BOJ anesthetizing Japan to fiscal risks
Putting off painful reforms passes debt bill to future generations
MIKIO SUGENO, Nikkei senior staff writer
TOKYO -- Rarely do any international organizations change economic projections in response to a policy scheme proposed by a politician who has yet to take office.
But the Organization for Economic Cooperation and Development recently did when it said the gross domestic product of the U.S. and the world will increase by an additional 0.8 percentage point and 0.3 point, respectively, on infrastructure investment and corporate tax cuts outlined by U.S. President-elect Donald Trump.
Trump's proposals are a boon to the OECD, which has been calling for advanced economies to increase fiscal spending in the face of low economic growth and widening inequality and promote structural reforms to address long-standing problems.
While the economic focus of the world is shifting from monetary to fiscal policy, the OECD sees Japan as a notable exception. Japan has little room left for increasing fiscal spending due to the national and local government debts being more than twice as large as its GDP.
Although the Japanese government has a medium-term goal of cutting the ratio of the nation's primary balance deficit to 1% of GDP in 2018, the OECD expects it to be 2.75%.
Ironically, Japan's interest in fiscal health has waned, and the Bank of Japan is partly responsible for the indifference.
Numbing the pain
The BOJ has purchased roughly 40% of Japanese government bonds under its quantitative easing policy, and the rate will reach around 60% in March 2019 at the current pace of acquisition. The central bank has also launched a program to keep the yield on 10-year JGBs at around zero.

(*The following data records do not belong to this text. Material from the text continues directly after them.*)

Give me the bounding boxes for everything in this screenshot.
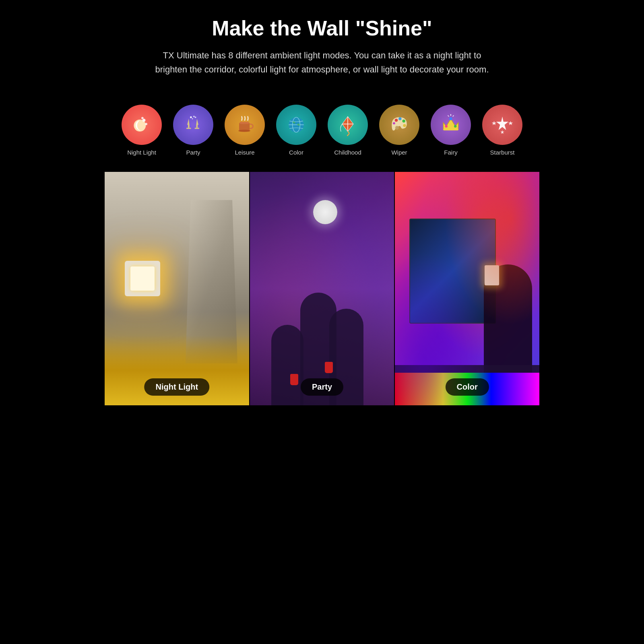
svg-point-3 [141, 117, 144, 120]
color-panel: Color [394, 172, 539, 405]
childhood-icon [328, 105, 368, 145]
mode-item-wiper[interactable]: Wiper [377, 105, 421, 156]
fairy-label: Fairy [444, 149, 457, 156]
color-panel-label: Color [446, 378, 489, 396]
monitor-screen [410, 219, 495, 323]
photos-section: Night Light Party [105, 172, 539, 405]
modes-row: Night Light Party [105, 101, 539, 168]
svg-rect-5 [186, 128, 191, 129]
svg-point-29 [449, 118, 452, 120]
party-panel-label: Party [301, 378, 343, 396]
svg-rect-31 [443, 129, 458, 131]
party-panel: Party [249, 172, 394, 405]
mode-item-childhood[interactable]: Childhood [326, 105, 370, 156]
svg-point-23 [402, 120, 405, 122]
svg-point-1 [142, 119, 145, 122]
mode-item-party[interactable]: Party [171, 105, 215, 156]
night-light-label: Night Light [127, 149, 156, 156]
subtitle-text: TX Ultimate has 8 different ambient ligh… [149, 48, 495, 76]
party-label: Party [186, 149, 200, 156]
red-cup-2 [290, 374, 298, 385]
svg-rect-13 [240, 122, 249, 124]
svg-point-10 [192, 118, 193, 120]
svg-point-28 [445, 125, 448, 128]
device-inner [130, 266, 155, 291]
fairy-icon [431, 105, 471, 145]
svg-point-14 [238, 130, 250, 132]
night-light-panel-label: Night Light [144, 378, 210, 396]
color-icon [276, 105, 316, 145]
desk [395, 365, 539, 373]
mode-item-leisure[interactable]: Leisure [223, 105, 267, 156]
wiper-icon [379, 105, 419, 145]
header-section: Make the Wall "Shine" TX Ultimate has 8 … [105, 0, 539, 101]
svg-line-34 [453, 116, 454, 117]
svg-point-2 [145, 123, 147, 126]
svg-point-21 [395, 119, 398, 122]
wiper-label: Wiper [391, 149, 407, 156]
svg-marker-38 [500, 130, 504, 134]
monitor [409, 219, 496, 324]
svg-line-33 [448, 116, 449, 117]
svg-point-8 [190, 116, 192, 118]
night-light-panel: Night Light [105, 172, 249, 405]
party-scene [250, 172, 394, 405]
childhood-label: Childhood [334, 149, 361, 156]
svg-rect-7 [195, 128, 199, 129]
party-icon [173, 105, 213, 145]
page-title: Make the Wall "Shine" [129, 16, 515, 40]
leisure-icon [225, 105, 265, 145]
color-label: Color [289, 149, 303, 156]
svg-point-30 [454, 125, 457, 128]
svg-point-11 [195, 117, 196, 118]
mode-item-color[interactable]: Color [274, 105, 318, 156]
wall-switch-device [485, 265, 499, 285]
svg-point-25 [393, 122, 395, 125]
svg-point-26 [395, 126, 399, 130]
svg-point-9 [193, 116, 195, 118]
wall-device-container [125, 261, 165, 301]
svg-rect-6 [196, 125, 198, 128]
mode-item-night-light[interactable]: Night Light [120, 105, 164, 156]
svg-point-24 [403, 124, 406, 127]
mode-item-fairy[interactable]: Fairy [429, 105, 473, 156]
starburst-label: Starburst [490, 149, 515, 156]
svg-marker-35 [496, 117, 508, 130]
svg-marker-36 [492, 121, 496, 125]
leisure-label: Leisure [235, 149, 254, 156]
red-cup-1 [325, 362, 333, 373]
svg-rect-4 [188, 125, 190, 128]
svg-point-22 [398, 118, 401, 120]
starburst-icon [482, 105, 522, 145]
svg-marker-37 [508, 121, 513, 125]
device-outer [125, 261, 160, 296]
color-scene [395, 172, 539, 405]
person-silhouette-1 [271, 325, 303, 405]
mode-item-starburst[interactable]: Starburst [480, 105, 524, 156]
night-light-icon [122, 105, 162, 145]
svg-marker-27 [443, 119, 458, 129]
hallway-scene [105, 172, 249, 405]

Interest rates rise when markets are concerned about fiscal deterioration. But fiscal risks have become less visible because the BOJ has made the mechanism unworkable.

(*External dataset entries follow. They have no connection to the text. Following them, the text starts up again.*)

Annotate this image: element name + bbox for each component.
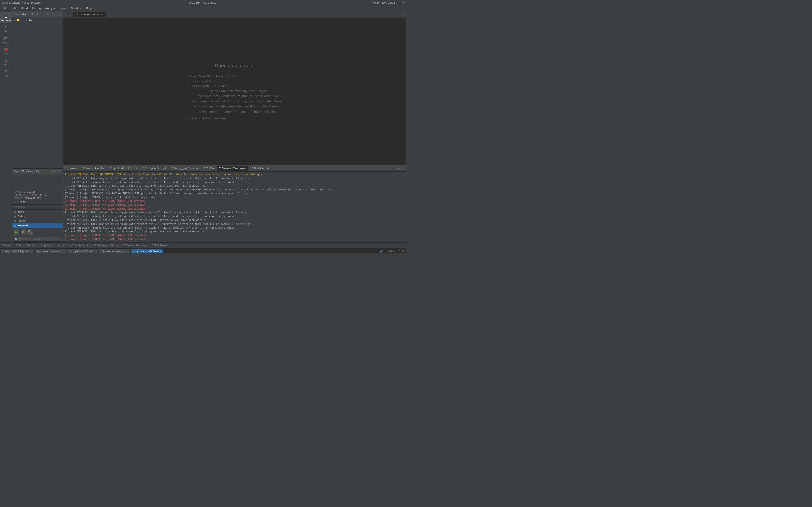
drag-drop-text: • Drag and drop files here	[188, 117, 226, 120]
tab-nav-next[interactable]: ▷	[69, 12, 73, 17]
tab-nav-prev[interactable]: ◁	[64, 12, 68, 17]
menu-debug[interactable]: Debug	[30, 6, 43, 10]
kit-label: Kit:	[14, 193, 18, 196]
sidebar-item-help[interactable]: ? Help	[0, 68, 12, 79]
tab-x-btn[interactable]: ✕	[101, 13, 103, 16]
system-label: System	[31, 1, 40, 4]
open-docs-icon1[interactable]: ⬛	[46, 169, 51, 174]
statusbar: 1 Issues | 2 Search Results | 3 Applicat…	[0, 242, 406, 248]
maximize-icon[interactable]: □	[399, 1, 401, 4]
sidebar-item-edit[interactable]: ✎ Edit	[0, 23, 12, 34]
msg-12: Project MESSAGE: Running this project ag…	[65, 214, 404, 218]
search-input-container[interactable]: 🔍	[13, 237, 61, 242]
projects-tree: ▶ 📁 qtcreator	[12, 17, 63, 168]
sidebar-item-design[interactable]: ◫ Design	[0, 34, 12, 45]
bottom-panel: 1 Issues 2 Search Results 3 Application …	[63, 165, 406, 242]
status-app-output[interactable]: 3 Application output	[40, 244, 65, 247]
bottom-tab-issues[interactable]: 1 Issues	[64, 166, 80, 171]
taskbar-app-5[interactable]: ● qtcreator - Qt Creator	[131, 249, 163, 254]
run-button[interactable]: ▶	[13, 229, 19, 235]
sys-left: 🖥 Applications Places System	[1, 1, 40, 4]
build-config-deploy-row: Deploy: Deploy locally	[14, 197, 61, 200]
sidebar-item-welcome[interactable]: ⌂ Welcome	[0, 12, 12, 23]
taskbar-app-3[interactable]: [ben@debianVM: ~/b...	[67, 249, 98, 254]
msg-15: Project MESSAGE: Running this project ag…	[65, 226, 404, 230]
window-controls: Fri 24 Nov, 09:06 ─ □ ✕	[372, 1, 405, 4]
tab-no-document[interactable]: <no document> ▾ ✕	[73, 12, 106, 17]
close-icon[interactable]: ✕	[402, 1, 405, 4]
status-general[interactable]: 7 General Messages	[123, 244, 148, 247]
menu-tools[interactable]: Tools	[58, 6, 69, 10]
tab-split-btn[interactable]: ⬛	[401, 12, 405, 17]
main-layout: ⌂ Welcome ✎ Edit ◫ Design 🐞 Debug ⚙ Proj…	[0, 11, 406, 242]
taskbar-app-4-label: [qt-creator-opensourc...	[101, 250, 128, 252]
bottom-tab-debugger[interactable]: 5 Debugger Console	[169, 166, 201, 171]
build-mode-release[interactable]: Release	[12, 223, 63, 228]
menu-window[interactable]: Window	[69, 6, 83, 10]
status-debugger[interactable]: 5 Debugger Console	[95, 244, 119, 247]
search-input[interactable]	[19, 238, 60, 241]
bottom-tab-icons: ⬛ ▾ ✕	[391, 166, 405, 171]
bottom-tab-compile[interactable]: 4 Compile Output	[140, 166, 168, 171]
taskbar-app-4[interactable]: [qt-creator-opensourc...	[99, 249, 130, 254]
status-search[interactable]: 2 Search Results	[16, 244, 36, 247]
sidebar-item-projects[interactable]: ⚙ Projects	[0, 56, 12, 68]
open-docs-icon2[interactable]: ≡	[51, 169, 56, 174]
menu-help[interactable]: Help	[84, 6, 94, 10]
open-docs-panel: Open Documents ⬛ ≡ ✕	[12, 168, 63, 189]
action-buttons: ▶ ⚙ 🔨	[12, 228, 63, 236]
build-config-kit-row: Kit: Desktop Qt 5.9.2 GCC 64bit	[14, 193, 61, 196]
msg-14: Project MESSAGE: This project is using p…	[65, 222, 404, 226]
taskbar-app-2-label: qt-creator-opensourc...	[37, 250, 63, 252]
build-config: Project: qtcreator Kit: Desktop Qt 5.9.2…	[12, 189, 63, 205]
msg-13: Project MESSAGE: This is not a bug, but …	[65, 218, 404, 222]
taskbar-app-2[interactable]: qt-creator-opensourc...	[35, 249, 66, 254]
msg-19: [Inexact] Project ERROR: No LLVM_INSTALL…	[65, 241, 404, 243]
status-compile[interactable]: 4 Compile Output	[69, 244, 90, 247]
build-button[interactable]: 🔨	[27, 229, 33, 235]
bottom-panel-collapse[interactable]: ▾	[396, 166, 400, 171]
status-issues[interactable]: 1 Issues	[2, 244, 12, 247]
bottom-tab-search[interactable]: 2 Search Results	[80, 166, 107, 171]
bottom-tab-tests[interactable]: 8 Test Results	[249, 166, 272, 171]
status-sep-1: |	[13, 244, 14, 247]
hint-list: File > Open File or Project (Ctrl+O) Fil…	[188, 74, 281, 89]
projects-nav-prev[interactable]: ◁	[51, 12, 56, 16]
projects-sync-icon[interactable]: ⟳	[36, 12, 40, 16]
msg-9: [Inexact] Project ERROR: No LLVM_INSTALL…	[65, 203, 404, 207]
build-mode-debug[interactable]: Debug	[12, 214, 63, 219]
minimize-icon[interactable]: ─	[396, 1, 398, 4]
hint-sub-2: - type c<space><pattern> to jump to a cl…	[192, 94, 281, 99]
menu-file[interactable]: File	[1, 6, 9, 10]
open-document-title: Open a document	[188, 63, 281, 70]
projects-filter-icon[interactable]: ▼	[30, 12, 35, 16]
bottom-tab-todo[interactable]: 6 To-Do	[201, 166, 216, 171]
tab-close-btn[interactable]: ▾	[99, 13, 100, 16]
bottom-panel-icon1[interactable]: ⬛	[391, 166, 395, 171]
bottom-tab-general[interactable]: 7 General Messages	[217, 166, 248, 171]
taskbar: [Index of /official_relea... qt-creator-…	[0, 248, 406, 253]
build-mode-build[interactable]: Build	[12, 210, 63, 214]
menu-build[interactable]: Build	[19, 6, 30, 10]
titlebar: qtcreator - Qt Creator 🖥 Applications Pl…	[0, 0, 406, 6]
msg-5: [Inexact] Project MESSAGE: Compiling Qt …	[65, 188, 404, 192]
open-docs-icon3[interactable]: ✕	[57, 169, 61, 174]
taskbar-app-1[interactable]: [Index of /official_relea...	[1, 249, 34, 254]
projects-close-icon[interactable]: ✕	[46, 12, 51, 16]
menu-edit[interactable]: Edit	[10, 6, 18, 10]
taskbar-sys-icons: 🔊 Fri 24 Nov, 09:06	[380, 250, 405, 252]
status-tests[interactable]: 8 Test Results	[152, 244, 169, 247]
build-config-project-row: Project: qtcreator	[14, 190, 61, 193]
projects-nav-next[interactable]: ▷	[57, 12, 61, 16]
build-section-name: qtcreator	[14, 206, 25, 208]
bottom-tab-appoutput[interactable]: 3 Application Output	[107, 166, 140, 171]
folder-icon: 📁	[16, 18, 20, 22]
sidebar-item-debug[interactable]: 🐞 Debug	[0, 45, 12, 56]
tree-item-qtcreator[interactable]: ▶ 📁 qtcreator	[12, 18, 63, 22]
bottom-panel-icon3[interactable]: ✕	[401, 166, 405, 171]
build-mode-profile[interactable]: Profile	[12, 219, 63, 223]
run-debug-button[interactable]: ⚙	[20, 229, 26, 235]
taskbar-time-display: Fri 24 Nov, 09:06	[384, 250, 405, 252]
projects-split-icon[interactable]: ⬛	[41, 12, 45, 16]
menu-analyze[interactable]: Analyze	[44, 6, 58, 10]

In short, the desperate policy measures adopted by the BOJ to end Japan's deflation are acting as an anesthesia that numbs the government's sense of crisis.
Prime Minister Shinzo Abe said earlier in December that the appreciation of the yen is to blame for a tax revenue shortfall expected in fiscal 2016 through next March. He probably meant that overseas earnings by Japanese companies will decrease when they are repatriated, thus eating into tax revenues.

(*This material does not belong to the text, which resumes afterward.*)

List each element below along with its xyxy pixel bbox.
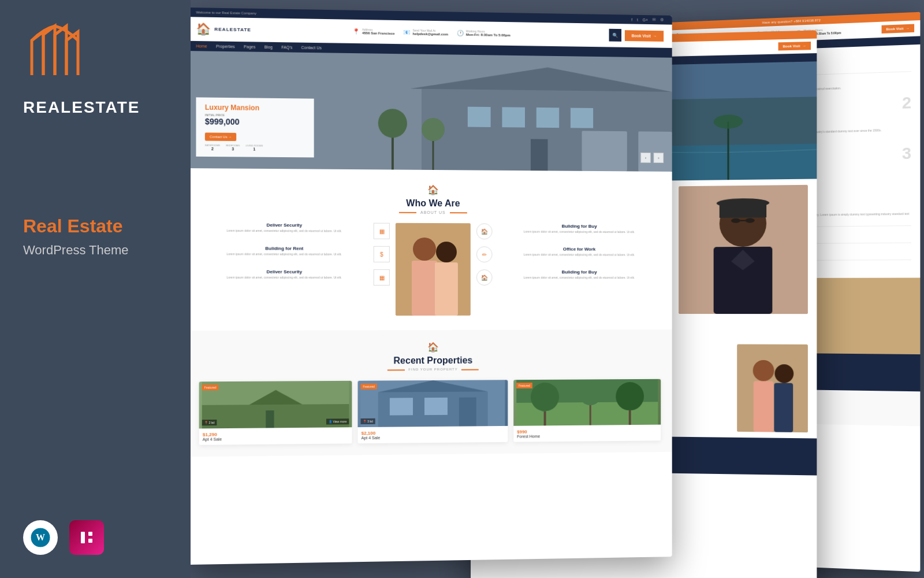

In any case, playing the blame game is a lame excuse for a leader who boasted about tax revenue increases as a fruit of his economic policy, dubbed Abenomics.
The 2017 fiscal budget is expected to barely avoid an increase in government bond issues as it will raise the projection of tax revenues thanks to the yen's recent depreciation, ascribable to Trump's policy proposals.
A natural increase in social security expenses resulting from the aging of Japan's population is expected to be within the target of 500 billion yen ($4.25 billion).
Although near-term budgetary maneuvering may be successful, specific medium- and long-term programs for fiscal rehabilitation and social security reforms are completely absent.
"No fiscal soundness without economic revival" is a slogan of the Abe administration. It is theoretically correct to say that fiscal rehabilitation is impossible without an increase in tax revenues through economic growth. But more is needed.
Kenji Yumoto, vice chairman of the Japan Research Institute, calculates that government debt will exceed financial assets held by individuals in fiscal 2025 if the outstanding balance of the debt increases at its average pace in the absence of an increase in the assets. In such a case, the current mechanism of Japan's debt-based finances covered with savings by households and other depositors will collapse.
The BOJ will eventually have to implement an exit strategy from its unprecedented easing measures and normalize monetary policy. Yumoto said the shift will occur around fiscal 2020.
The Summer Olympics will be held in Tokyo in 2020. After the Olympics, Japan faces several problems: economic slowdown resulting from the end of special demand incurred by the massive event, even faster aging of its population and higher interest rates.
Much time is needed to plan and implement muscular policy measures. The current procrastination of painful and unpopular reforms is gradually but steadily passing the burden to future generations.